Check ‘the lowest rating’ – To check this scenario, we created a data with zip codes having hospital overall rating as ‘1’. For Eg: the test data has a zip code of 97420 for which the algorithm replaced it with the text “BAY AREA HOSPITAL is 0.00 miles away and has the lowest overall rating. Their listed phone number is 5412698124.” which is as expected.
Check hospital unrated(0) – Since the algorithm is replacing the ‘Not Available’ values with ‘0’ we wanted to check the system behavior here. To check this scenario, we created a sample data(Figure 12) with some zip codes having hospital overall rating as ‘Not Available’. For eg: the test data has a zip code 72042 for which the rating is ‘Not Available’. The algorithm replaced it with text “DEWITT HOSPITAL & NURSING HOME, INC is 0.00 miles away and has 0 overall rating.

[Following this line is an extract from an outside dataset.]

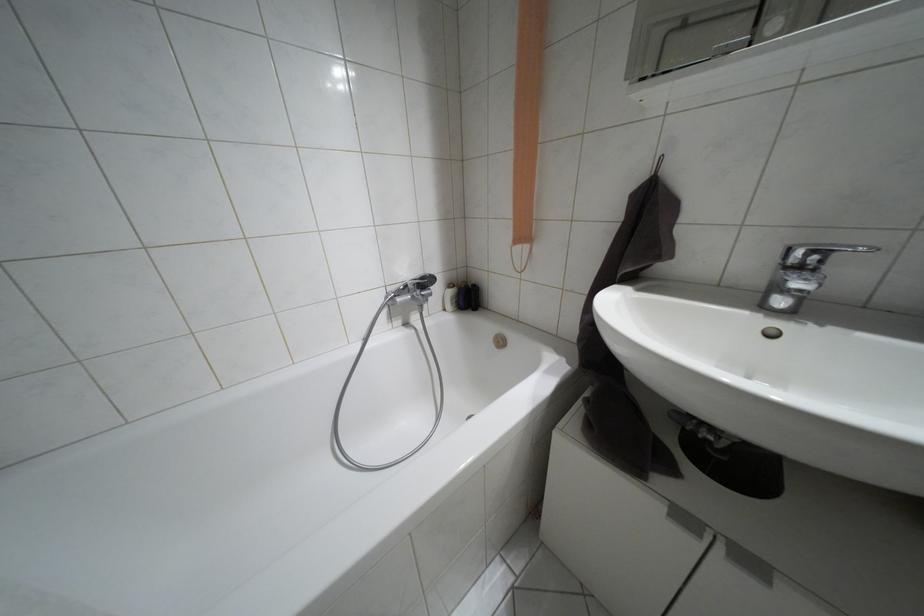 Identify the location of dark bottle. (475, 296).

Their listed phone number is 8709463571.” which is not as expected. The output summary should replace with the strings with human words. The lexical mapping should be mapped in such a way that it should report as “DEWITT HOSPITAL & NURSING HOME, INC is within a mile away and does not have an available rating”.
Check out of range for rating – To check this scenario, we created a sample dataset with around 6 records and introduced a new hospital overall rating ‘8’ in the test data. For example, for the zip code 72956(Figure 13) the rating is given as ‘8’ which is not defined in the code, it is common to report activity occurring between the range but the expected result here is to report the user that the data requested is not available or is ambiguous. This functionality is not checked in the code, the summary generated is “SPARKS MEDICAL CENTER – VAN BUREN is 0.00 miles away and has 8 overall rating. Their listed phone number is 4794743401.” Raised an issue for this.
In this way, we tested NLG web-application and raised a couple of defects. It’s important to first identify the output content and prioritize the use cases accordingly and test the efficiency of NLG application.
If you liked what you read, know more about Qxf2.
References
1)How do I Build an NLG System: Testing and Quality Assurance
2)Comparing Automatic and Human Evaluation of NLG Systems
3)Kaggle – Hospital general information
4)Generating Weather Forecast Texts with Case based Reasoning
5)Text Summarization in Python: Extractive vs. Abstractive techniques revisited
I am an experienced engineer who has worked with top IT firms in India, gaining valuable expertise in software development and testing. My journey in QA began at Dell, where I focused on the manufacturing domain. This experience provided me with a strong foundation in quality assurance practices and processes.
I joined Qxf2 in 2016, where I continued to refine my skills, enhancing my proficiency in Python. I also expanded my skill set to include JavaScript, gaining hands-on experience and even build frameworks from scratch using TestCafe. Throughout my journey at Qxf2, I have had the opportunity to work on diverse technologies and platforms which includes working on powerful data validation framework like Great Expectations, AI tools like Whisper AI, and developed expertise in various web scraping techniques. I recently started exploring Rust. I enjoy working with variety of tools and sharing my experiences through blogging.
My interests are vegetable gardening using organic methods, listening to music and reading books.
Hi Indira,
Very interesting post please can you also clarify if the validation of these test been done in a manual approach or automated way.
Regards,
Ashok
Ashok,
The validations were done using manual approach.